DIRECTIONS:
Both the line with "29 Novembre 2010 alle 12:11" and the line with "z powodów podawana" in the records below must appear in the output, along with every line between them, exactly and with nothing added.

TASK MATERIAL:
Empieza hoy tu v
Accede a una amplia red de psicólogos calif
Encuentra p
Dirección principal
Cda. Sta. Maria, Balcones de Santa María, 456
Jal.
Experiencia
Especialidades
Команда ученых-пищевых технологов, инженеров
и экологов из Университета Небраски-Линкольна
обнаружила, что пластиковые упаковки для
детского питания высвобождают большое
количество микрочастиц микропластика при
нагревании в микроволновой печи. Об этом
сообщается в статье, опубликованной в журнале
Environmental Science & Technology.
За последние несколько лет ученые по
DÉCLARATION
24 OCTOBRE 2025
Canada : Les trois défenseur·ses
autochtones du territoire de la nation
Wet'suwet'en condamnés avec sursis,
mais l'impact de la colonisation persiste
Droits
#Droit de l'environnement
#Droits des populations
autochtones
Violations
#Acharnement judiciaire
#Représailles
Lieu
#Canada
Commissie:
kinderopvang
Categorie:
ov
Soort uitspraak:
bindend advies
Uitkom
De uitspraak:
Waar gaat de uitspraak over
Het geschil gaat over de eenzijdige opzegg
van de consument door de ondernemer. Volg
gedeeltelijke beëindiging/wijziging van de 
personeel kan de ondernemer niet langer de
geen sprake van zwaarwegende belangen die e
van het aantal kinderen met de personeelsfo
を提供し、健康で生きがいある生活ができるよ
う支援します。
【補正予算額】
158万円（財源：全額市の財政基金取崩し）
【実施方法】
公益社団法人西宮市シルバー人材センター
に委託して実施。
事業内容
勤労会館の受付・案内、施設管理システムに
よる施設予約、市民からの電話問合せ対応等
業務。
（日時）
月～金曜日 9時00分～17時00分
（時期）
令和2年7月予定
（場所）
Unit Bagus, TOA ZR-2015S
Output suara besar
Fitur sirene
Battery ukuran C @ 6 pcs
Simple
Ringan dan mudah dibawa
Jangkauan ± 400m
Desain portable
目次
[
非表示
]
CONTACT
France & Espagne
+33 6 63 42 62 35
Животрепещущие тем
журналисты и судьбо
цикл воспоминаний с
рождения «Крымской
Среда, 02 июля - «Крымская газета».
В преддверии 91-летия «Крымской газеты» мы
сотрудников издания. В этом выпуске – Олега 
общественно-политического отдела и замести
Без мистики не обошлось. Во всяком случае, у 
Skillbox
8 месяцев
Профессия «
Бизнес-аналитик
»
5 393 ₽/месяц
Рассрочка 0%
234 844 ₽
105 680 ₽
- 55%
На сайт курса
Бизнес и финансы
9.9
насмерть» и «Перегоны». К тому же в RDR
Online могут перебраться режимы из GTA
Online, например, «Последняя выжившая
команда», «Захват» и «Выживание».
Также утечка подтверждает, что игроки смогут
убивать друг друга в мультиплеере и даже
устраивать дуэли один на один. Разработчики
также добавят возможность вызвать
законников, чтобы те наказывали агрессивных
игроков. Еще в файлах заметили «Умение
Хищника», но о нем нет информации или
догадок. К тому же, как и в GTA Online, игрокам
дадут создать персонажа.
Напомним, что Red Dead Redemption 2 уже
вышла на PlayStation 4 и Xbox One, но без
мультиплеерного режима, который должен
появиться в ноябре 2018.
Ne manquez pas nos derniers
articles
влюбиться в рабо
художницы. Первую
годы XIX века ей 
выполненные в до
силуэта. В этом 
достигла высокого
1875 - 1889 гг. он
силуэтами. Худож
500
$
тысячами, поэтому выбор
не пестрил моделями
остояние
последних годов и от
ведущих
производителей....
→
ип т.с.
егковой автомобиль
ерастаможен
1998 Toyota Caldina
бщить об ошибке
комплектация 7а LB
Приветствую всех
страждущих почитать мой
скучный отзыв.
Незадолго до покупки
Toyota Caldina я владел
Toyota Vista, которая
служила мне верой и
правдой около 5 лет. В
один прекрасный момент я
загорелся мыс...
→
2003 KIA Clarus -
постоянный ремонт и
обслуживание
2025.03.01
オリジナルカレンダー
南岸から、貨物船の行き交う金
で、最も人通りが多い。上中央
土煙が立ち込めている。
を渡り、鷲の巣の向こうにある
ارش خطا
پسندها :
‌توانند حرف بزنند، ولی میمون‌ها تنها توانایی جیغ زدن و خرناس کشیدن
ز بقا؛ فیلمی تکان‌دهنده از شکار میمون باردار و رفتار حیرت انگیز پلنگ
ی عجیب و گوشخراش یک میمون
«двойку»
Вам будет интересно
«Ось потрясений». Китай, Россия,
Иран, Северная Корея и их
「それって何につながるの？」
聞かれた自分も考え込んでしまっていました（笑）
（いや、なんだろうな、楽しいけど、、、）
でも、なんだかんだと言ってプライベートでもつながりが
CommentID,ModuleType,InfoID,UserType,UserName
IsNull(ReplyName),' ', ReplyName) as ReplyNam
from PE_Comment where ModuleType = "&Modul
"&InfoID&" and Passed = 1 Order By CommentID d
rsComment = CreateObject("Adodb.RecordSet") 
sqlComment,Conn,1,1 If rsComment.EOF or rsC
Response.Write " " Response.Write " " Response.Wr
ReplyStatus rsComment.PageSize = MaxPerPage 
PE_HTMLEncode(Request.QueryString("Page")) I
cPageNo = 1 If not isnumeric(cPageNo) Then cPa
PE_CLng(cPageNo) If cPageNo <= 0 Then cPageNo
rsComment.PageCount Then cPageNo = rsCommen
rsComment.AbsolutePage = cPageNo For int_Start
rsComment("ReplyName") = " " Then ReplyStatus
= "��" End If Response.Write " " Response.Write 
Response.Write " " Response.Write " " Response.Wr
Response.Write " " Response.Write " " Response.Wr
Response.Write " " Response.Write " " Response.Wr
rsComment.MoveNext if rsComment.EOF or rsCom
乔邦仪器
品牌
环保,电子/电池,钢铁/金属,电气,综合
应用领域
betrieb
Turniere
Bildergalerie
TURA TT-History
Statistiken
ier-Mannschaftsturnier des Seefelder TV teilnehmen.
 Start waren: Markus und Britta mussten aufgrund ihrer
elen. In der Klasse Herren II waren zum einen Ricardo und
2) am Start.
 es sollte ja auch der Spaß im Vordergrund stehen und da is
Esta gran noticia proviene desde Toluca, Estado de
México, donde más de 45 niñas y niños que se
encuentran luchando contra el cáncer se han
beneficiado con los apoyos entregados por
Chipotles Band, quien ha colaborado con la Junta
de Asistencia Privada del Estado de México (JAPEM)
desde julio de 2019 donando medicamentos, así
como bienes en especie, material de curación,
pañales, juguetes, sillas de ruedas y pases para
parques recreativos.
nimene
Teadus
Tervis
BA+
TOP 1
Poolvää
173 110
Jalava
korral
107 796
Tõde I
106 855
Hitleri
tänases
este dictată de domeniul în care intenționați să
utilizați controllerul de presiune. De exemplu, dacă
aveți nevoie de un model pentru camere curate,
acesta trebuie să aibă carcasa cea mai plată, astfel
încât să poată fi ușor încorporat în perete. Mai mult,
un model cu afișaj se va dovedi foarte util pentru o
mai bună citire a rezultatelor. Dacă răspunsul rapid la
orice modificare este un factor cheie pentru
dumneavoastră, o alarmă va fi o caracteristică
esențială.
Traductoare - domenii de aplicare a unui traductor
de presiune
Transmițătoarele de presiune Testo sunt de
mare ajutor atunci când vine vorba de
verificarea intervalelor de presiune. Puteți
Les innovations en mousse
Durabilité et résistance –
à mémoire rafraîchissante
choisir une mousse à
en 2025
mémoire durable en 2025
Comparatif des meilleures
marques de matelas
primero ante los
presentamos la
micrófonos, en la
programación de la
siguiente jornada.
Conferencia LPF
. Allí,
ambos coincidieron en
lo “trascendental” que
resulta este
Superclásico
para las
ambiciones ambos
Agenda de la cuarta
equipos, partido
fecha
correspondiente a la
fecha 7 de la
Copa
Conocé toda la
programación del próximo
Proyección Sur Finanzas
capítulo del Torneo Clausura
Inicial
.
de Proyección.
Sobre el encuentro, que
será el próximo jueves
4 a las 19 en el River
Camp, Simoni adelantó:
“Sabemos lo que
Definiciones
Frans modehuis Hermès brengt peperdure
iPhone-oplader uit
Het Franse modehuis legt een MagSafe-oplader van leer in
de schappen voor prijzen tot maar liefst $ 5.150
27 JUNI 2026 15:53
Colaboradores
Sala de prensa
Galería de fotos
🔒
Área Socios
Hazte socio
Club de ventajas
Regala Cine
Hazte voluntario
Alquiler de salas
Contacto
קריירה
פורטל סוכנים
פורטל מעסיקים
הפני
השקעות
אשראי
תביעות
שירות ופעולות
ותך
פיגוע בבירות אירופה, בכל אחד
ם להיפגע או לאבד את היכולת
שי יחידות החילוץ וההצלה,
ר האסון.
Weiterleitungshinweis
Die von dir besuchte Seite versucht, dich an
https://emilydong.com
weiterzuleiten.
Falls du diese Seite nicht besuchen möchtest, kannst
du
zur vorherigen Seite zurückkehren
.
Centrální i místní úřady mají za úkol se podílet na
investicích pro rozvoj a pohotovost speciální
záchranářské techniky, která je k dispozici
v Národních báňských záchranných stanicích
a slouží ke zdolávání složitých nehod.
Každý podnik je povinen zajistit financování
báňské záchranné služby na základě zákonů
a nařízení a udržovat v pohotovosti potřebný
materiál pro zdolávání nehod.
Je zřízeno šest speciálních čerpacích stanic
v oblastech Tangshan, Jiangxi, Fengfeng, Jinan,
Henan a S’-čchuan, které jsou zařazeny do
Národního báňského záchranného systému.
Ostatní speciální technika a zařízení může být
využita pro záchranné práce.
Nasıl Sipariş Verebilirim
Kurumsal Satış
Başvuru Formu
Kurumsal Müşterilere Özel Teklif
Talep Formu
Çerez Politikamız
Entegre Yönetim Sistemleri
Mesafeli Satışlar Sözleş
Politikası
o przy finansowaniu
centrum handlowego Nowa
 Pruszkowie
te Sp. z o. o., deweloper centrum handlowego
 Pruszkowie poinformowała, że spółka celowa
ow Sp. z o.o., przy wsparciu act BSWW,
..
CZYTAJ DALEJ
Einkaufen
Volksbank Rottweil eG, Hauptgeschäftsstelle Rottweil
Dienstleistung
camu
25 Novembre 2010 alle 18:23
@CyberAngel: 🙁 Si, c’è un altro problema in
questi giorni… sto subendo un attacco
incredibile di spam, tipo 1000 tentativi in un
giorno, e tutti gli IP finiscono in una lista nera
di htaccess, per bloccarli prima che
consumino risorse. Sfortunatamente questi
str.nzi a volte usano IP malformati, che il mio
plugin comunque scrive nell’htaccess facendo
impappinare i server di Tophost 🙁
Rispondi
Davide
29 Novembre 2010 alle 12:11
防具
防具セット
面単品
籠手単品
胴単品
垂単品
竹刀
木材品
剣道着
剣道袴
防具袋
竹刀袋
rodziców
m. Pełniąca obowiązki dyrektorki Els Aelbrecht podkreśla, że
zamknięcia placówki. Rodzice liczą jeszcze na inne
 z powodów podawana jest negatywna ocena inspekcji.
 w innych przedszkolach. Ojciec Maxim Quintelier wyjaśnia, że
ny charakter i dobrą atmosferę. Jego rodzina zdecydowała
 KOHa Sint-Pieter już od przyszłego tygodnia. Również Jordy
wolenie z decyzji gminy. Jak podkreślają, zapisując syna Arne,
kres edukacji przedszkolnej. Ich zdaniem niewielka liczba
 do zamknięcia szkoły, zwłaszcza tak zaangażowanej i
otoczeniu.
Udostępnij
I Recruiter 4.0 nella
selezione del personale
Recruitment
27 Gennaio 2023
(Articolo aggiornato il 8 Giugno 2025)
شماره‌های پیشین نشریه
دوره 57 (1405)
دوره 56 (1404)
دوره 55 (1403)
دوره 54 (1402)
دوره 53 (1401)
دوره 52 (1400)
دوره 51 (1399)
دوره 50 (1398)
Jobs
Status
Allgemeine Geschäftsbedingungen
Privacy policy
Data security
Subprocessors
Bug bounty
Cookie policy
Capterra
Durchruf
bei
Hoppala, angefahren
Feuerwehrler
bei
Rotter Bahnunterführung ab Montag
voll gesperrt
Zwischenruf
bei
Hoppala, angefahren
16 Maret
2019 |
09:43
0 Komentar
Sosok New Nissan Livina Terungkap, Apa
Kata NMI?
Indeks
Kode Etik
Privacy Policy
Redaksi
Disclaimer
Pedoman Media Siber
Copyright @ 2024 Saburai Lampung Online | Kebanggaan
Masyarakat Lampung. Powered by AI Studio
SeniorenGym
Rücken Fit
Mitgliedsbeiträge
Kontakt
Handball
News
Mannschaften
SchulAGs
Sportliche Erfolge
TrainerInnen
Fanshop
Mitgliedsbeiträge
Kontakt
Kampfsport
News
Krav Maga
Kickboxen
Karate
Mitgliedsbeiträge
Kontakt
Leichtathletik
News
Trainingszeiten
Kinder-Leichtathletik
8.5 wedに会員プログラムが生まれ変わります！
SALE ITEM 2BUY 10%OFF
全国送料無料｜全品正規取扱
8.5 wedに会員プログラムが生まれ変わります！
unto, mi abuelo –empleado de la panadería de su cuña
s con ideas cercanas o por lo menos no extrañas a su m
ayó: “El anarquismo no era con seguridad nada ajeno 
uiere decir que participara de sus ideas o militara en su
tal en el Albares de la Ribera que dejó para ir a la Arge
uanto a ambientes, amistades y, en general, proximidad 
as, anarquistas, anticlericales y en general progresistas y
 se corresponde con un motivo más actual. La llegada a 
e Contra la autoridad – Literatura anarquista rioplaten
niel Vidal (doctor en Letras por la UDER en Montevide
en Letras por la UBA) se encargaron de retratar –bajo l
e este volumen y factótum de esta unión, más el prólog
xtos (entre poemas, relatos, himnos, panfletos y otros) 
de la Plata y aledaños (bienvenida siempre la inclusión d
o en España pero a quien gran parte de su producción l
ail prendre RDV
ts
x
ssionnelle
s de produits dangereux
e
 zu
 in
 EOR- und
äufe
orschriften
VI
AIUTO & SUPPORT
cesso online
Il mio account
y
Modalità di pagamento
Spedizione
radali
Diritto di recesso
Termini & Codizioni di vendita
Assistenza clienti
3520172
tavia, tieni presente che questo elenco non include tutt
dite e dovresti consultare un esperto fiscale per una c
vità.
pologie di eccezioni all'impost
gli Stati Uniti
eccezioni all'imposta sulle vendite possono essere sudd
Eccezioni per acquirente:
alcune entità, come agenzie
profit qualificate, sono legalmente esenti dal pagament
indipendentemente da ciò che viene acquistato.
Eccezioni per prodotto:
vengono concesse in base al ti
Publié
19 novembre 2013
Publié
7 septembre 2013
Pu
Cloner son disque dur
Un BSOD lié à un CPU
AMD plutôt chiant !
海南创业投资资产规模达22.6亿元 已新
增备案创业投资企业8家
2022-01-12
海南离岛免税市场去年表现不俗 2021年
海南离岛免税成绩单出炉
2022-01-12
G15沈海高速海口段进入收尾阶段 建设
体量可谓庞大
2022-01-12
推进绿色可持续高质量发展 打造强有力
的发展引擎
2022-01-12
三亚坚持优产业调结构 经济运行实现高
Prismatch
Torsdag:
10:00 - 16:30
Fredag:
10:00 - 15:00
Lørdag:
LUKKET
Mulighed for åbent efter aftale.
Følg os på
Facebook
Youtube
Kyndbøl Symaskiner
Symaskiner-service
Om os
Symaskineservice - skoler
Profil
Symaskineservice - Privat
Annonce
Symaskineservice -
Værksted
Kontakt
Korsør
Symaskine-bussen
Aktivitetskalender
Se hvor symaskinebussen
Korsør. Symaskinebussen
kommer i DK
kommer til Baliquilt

REPLY TO THE EXERCISE:
29 Novembre 2010 alle 12:11
防具
防具セット
面単品
籠手単品
胴単品
垂単品
竹刀
木材品
剣道着
剣道袴
防具袋
竹刀袋
rodziców
m. Pełniąca obowiązki dyrektorki Els Aelbrecht podkreśla, że
zamknięcia placówki. Rodzice liczą jeszcze na inne
 z powodów podawana jest negatywna ocena inspekcji.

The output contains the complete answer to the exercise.